I'm not blind, I mean, isn't that why you approached me in the first place?

No.

I was drawn to your aura.

And your scent, you know.

And your curls and your cheeks.

Of course I'm drawn to myself.

I masturbate in the mirror!

Me too!

That's what's so hot about it.

It's like hooking up with yourself.

I know, but...

I have sex with people different from me, you know?

Different colors, different shapes, different sizes.

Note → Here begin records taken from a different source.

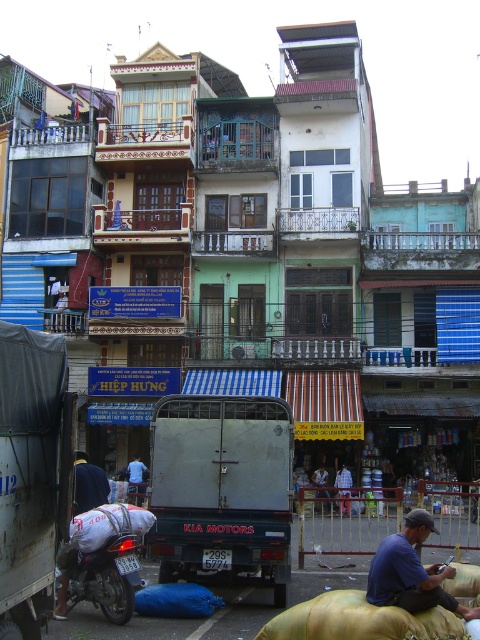 You are a customer in a clothing store looking at two shirts. The blue cotton shirt at lower right and the blue striped shirt at center. Which shirt is shorter in length?

The blue cotton shirt at lower right is shorter than the blue striped shirt at center.

Consider the image. You are a customer in a Southeast Asian clothing store and see both the blue cotton shirt at lower right and the blue striped shirt at center. Which shirt is positioned higher on the rack?

The blue cotton shirt at lower right is located above the blue striped shirt at center, so it is positioned higher on the rack. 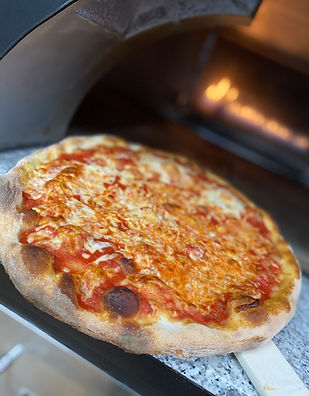 Locate all where you'd cook pizza in the image. Your answer should be formatted as a list of tuples, i.e. [(x1, y1), (x2, y2), ...], where each tuple contains the x and y coordinates of a point satisfying the conditions above.

[(228, 171)] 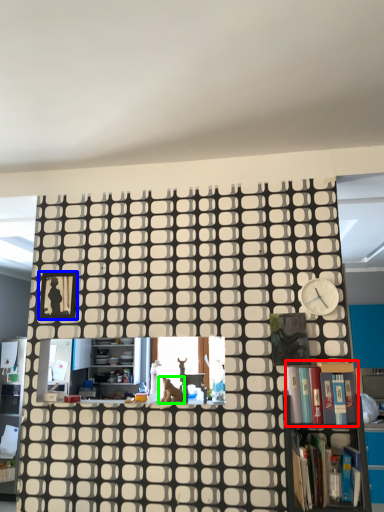 Question: Which object is positioned farthest from book (highlighted by a red box)? Select from picture frame (highlighted by a blue box) and animal (highlighted by a green box).

Choices:
 (A) picture frame
 (B) animal

Answer: (A) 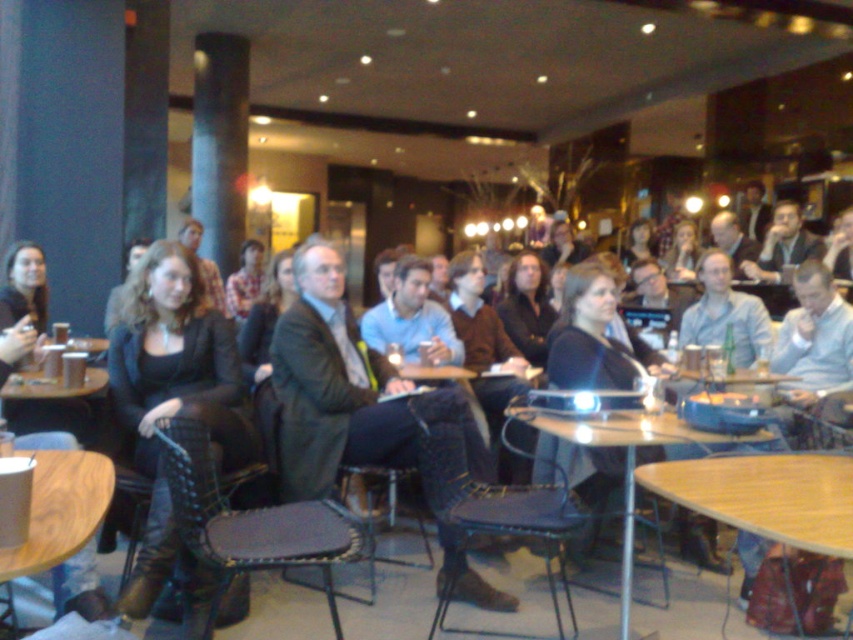 Who is positioned more to the left, matte black jacket at center or dark blue fabric chair at center?

From the viewer's perspective, dark blue fabric chair at center appears more on the left side.

Can you confirm if matte black jacket at center is shorter than dark blue fabric chair at center?

Yes, matte black jacket at center is shorter than dark blue fabric chair at center.

This screenshot has height=640, width=853. Identify the location of matte black jacket at center. point(686,604).

Who is higher up, leather boots at center or light wood round table at lower right?

leather boots at center

Can you confirm if leather boots at center is positioned to the right of light wood round table at lower right?

Incorrect, leather boots at center is not on the right side of light wood round table at lower right.

Does point (184, 276) come in front of point (714, 467)?

No.

Where is `leather boots at center`? leather boots at center is located at coordinates coord(172,392).

Who is higher up, black woven chair at center or dark blue fabric chair at center?

black woven chair at center

This screenshot has width=853, height=640. Describe the element at coordinates (247, 522) in the screenshot. I see `black woven chair at center` at that location.

The height and width of the screenshot is (640, 853). Identify the location of black woven chair at center. (247, 522). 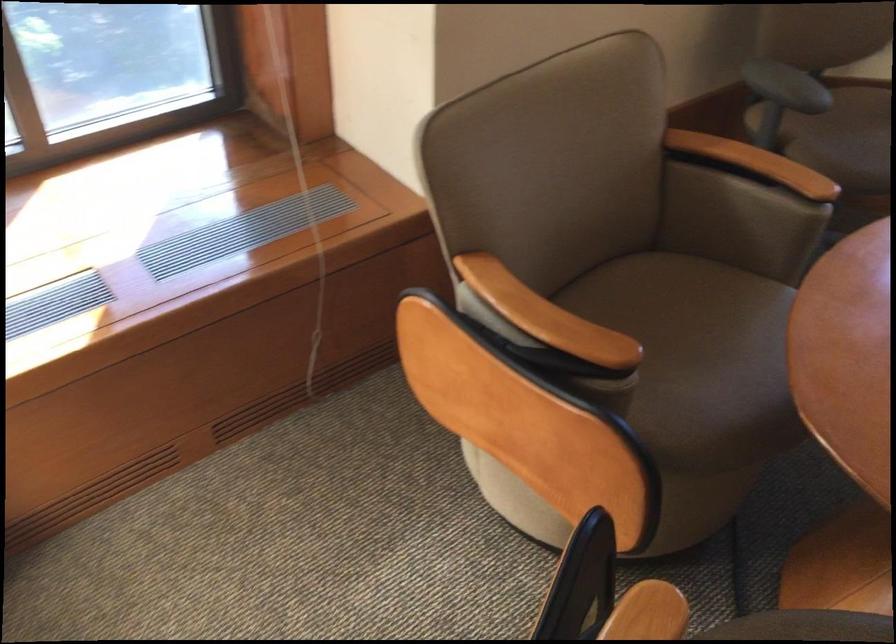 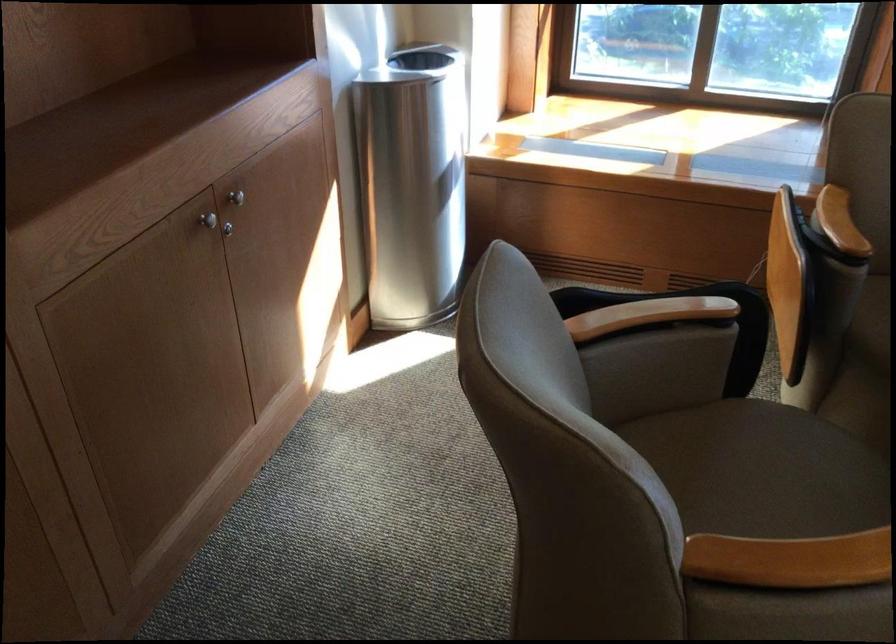 Locate, in the second image, the point that corresponds to point 618,424 in the first image.

(855, 330) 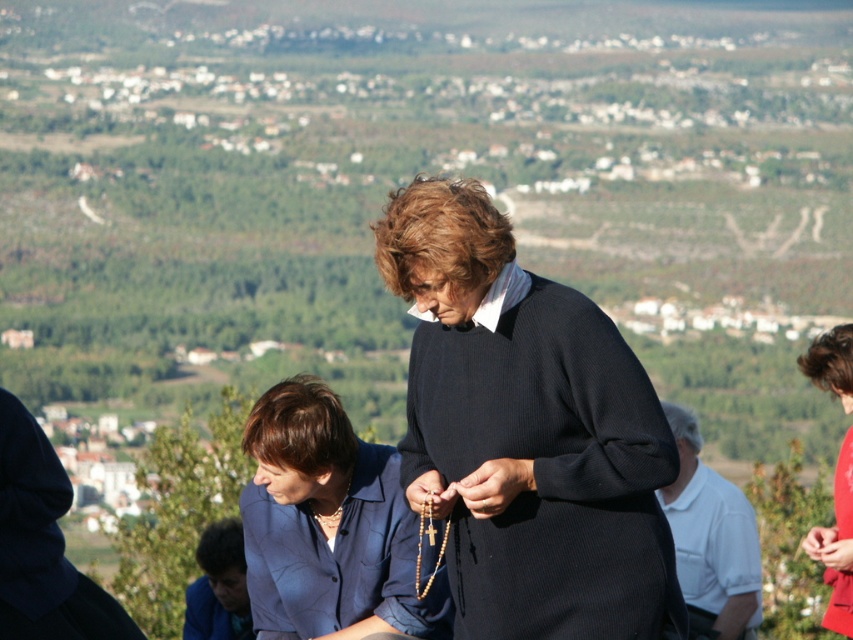 Can you confirm if black ribbed sweater at center is positioned below dark blue woolen robe at lower left?

Incorrect, black ribbed sweater at center is not positioned below dark blue woolen robe at lower left.

Who is more forward, (560,636) or (15,496)?

Point (560,636) is more forward.

Find the location of `black ribbed sweater at center`. black ribbed sweater at center is located at coordinates (546, 467).

Which is behind, point (465, 624) or point (840, 499)?

Point (840, 499)

Is black ribbed sweater at center wider than red matte dress at lower right?

In fact, black ribbed sweater at center might be narrower than red matte dress at lower right.

Is point (665, 529) positioned behind point (842, 461)?

No, it is in front of (842, 461).

Where is `black ribbed sweater at center`? This screenshot has height=640, width=853. black ribbed sweater at center is located at coordinates (546, 467).

Which is above, dark blue woolen robe at lower left or matte red coat at center?

matte red coat at center is higher up.

The height and width of the screenshot is (640, 853). Find the location of `dark blue woolen robe at lower left`. dark blue woolen robe at lower left is located at coordinates (42, 545).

People who are hotter, uglier.

More smart, not more smart.

Innies, outies.

I don't know... a Catholic person.

Nobody knows our bodies the way that we do.

Look.

Your G spot... is right here.

(Gasping)

(sputtering)

Too intense. Too intense.

Oh, my God.

I lost my vision.

Yeah, for a second.

I don't know though.

I don't know.

It's like, creepy to me.

I'm sorry.

That's lame, but yeah.

Listen.

We should still stay in touch for organ donation or jury duty.

Mm-hmm.

You want?

Oh, no.

I don't smoke pot.

I gotta say, like, you're much wilder than I...

(air puffing)

(both laughing drunkenly)

You're, like, much wilder than I thought you were.

Like, I didn't know.

I know.

(slurring) A lot of people think that because I'm on the "Morning Show" that I have to be like, America's good girl.

Totally.

And I'm just like, at this place in my life where I've accomplished a lot.

So much, man.

Yeah.

I literally don't even give any (bleep).

Like, I hate (bleep).

They're the worst.

Seriously, you have to pull me harder 'cause I can't even get into a full pretzel like this.

What do you mean?

What is a pretzel?

Why are we doing this?

Stretch.

I like it, but what is it?

(elevator dings, door opens)

(Kelly laughs drunkenly)

Abbi.

You get first pick. (Chuckling)

First... ?

I...

I, like, haven't waxed my body in a long time, you know?

So like, I gotta, I gotta be going.

Thank you so much.

No.

For like, everything.

All the dr*gs and stuff.

Abbi, no.

I have to.

No, Abbi, no!

Abbi! (Foot stomping)

I ordered Domino's for after!

You know, maybe I should have (bleep) the prost*tute.

I mean, he was actually kind of hot in like, a scary way.

And I bet he doesn't even care if I waxed or not.

They don't care if you're waxed.

Listen, if a prost*tute's what you want, I can make that happen.

Really?

Yeah.

That'd be insane.

That'd be, like, so badass.

I can make the call.

They could get here in 25 minutes.

For real?

Yeah.

Grab my phone.

I'll do it.

Here goes.

We get to pick what they look like?

We get to pick our names?

Fuerta would be my name.

Charlie.

Oof.

As a girl.

Ooh.

All right, I'm gonna be spontaneous.

Let's go. Go. Call.

Okay, here we go.

Own up.

I'm ready.

Okay, I don't know any prostitutes.

You're letting me make the call!

I don't know! You were going with it!

I just wanted to see what would happen!

Kelly has really changed you.

Do you know someone you could call to make the call?